The benefit of sinusoidal subtraction method can be seen with the synthetic noise added example with a wide range of utility frequency variations (Fig. 6). Here sinusoidal subtraction recover original response in case of applied time windows shorter than time changes of utility frequency (Fig. 6C, D vs F) better than standard notch filter. In case of longer time window of 4 s applied over synthetic utility frequency changing every 2 s, sinusoidal subtraction failed (Fig. 6E). However, synthetic signal was designed in a simple way, that utility frequency could change in given span (48–52 Hz) without any limitations. In real world example, utility frequency will probably drift over time (as in Fig. 1 and just faster) from e.g., 48 Hz to 51 Hz and not change instantly in one or two seconds. Thus, sinusoidal subtraction will be probably able to deal with such changes. It should be noted that real world examples will likely not contain such a well-defined sinusoidal noise component and the results in such cases would be somewhat reduced. Synthetic example proved, that sweeping multiple window lengths to optimize the process of identifying f0 is important especially in locations with wide utility frequency peaks.

7 Conclusion

The sinusoidal subtraction method for removal of the time varying power line utility frequency signal and higher harmonics in MT data significantly improves observational data in urban areas. The adaptive approach allows for removal of a single frequency compared to standard notch filtering, resulting in the useable response more closely honoring the observed natural signal.

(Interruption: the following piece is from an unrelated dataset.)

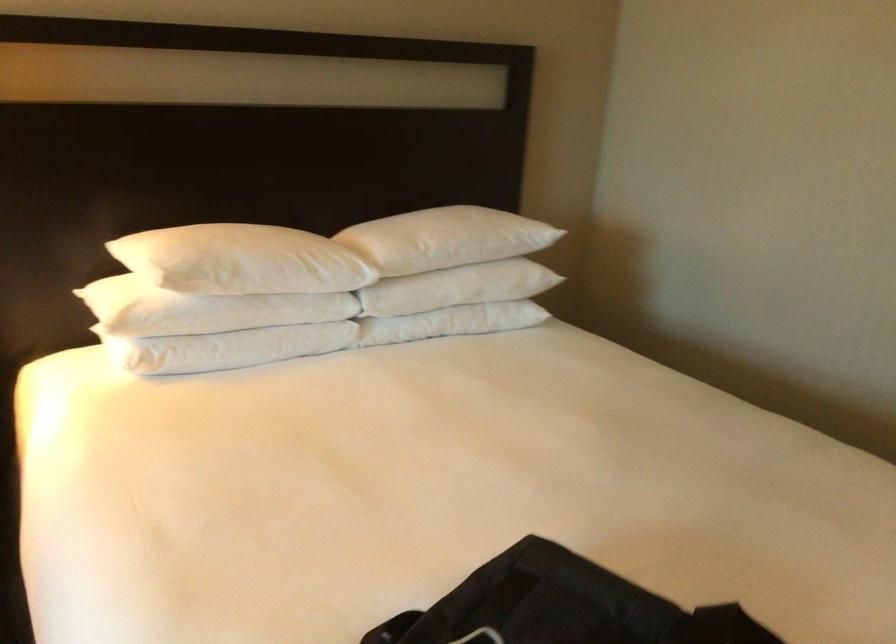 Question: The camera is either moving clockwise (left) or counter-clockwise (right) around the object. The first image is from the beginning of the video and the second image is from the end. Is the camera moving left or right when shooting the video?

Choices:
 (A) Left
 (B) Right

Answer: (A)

Analysis of power spectra from test soundings within Europe show that sinusoidal subtraction preserves more of the original signal than a standard notch filter. Presented approach should be beneficial especially in areas, where large variations of utility frequency occur and standard notch filters need to remove wider frequency band from original data. This can cause issues in case of very noisy datasets, when choose of target frequencies might be difficult or in shallow MT studies, where structures of interest lies in depths corresponding to 50 Hz frequency or its higher harmonic components. A trade-off between optimum time series processing window length and identification precision of the utility frequency must be managed when using sinusoidal subtraction. This is currently achieved by trialing multiple time window lengths to optimize the trade-off due to the instability of the utility frequency, which can be numerically expensive.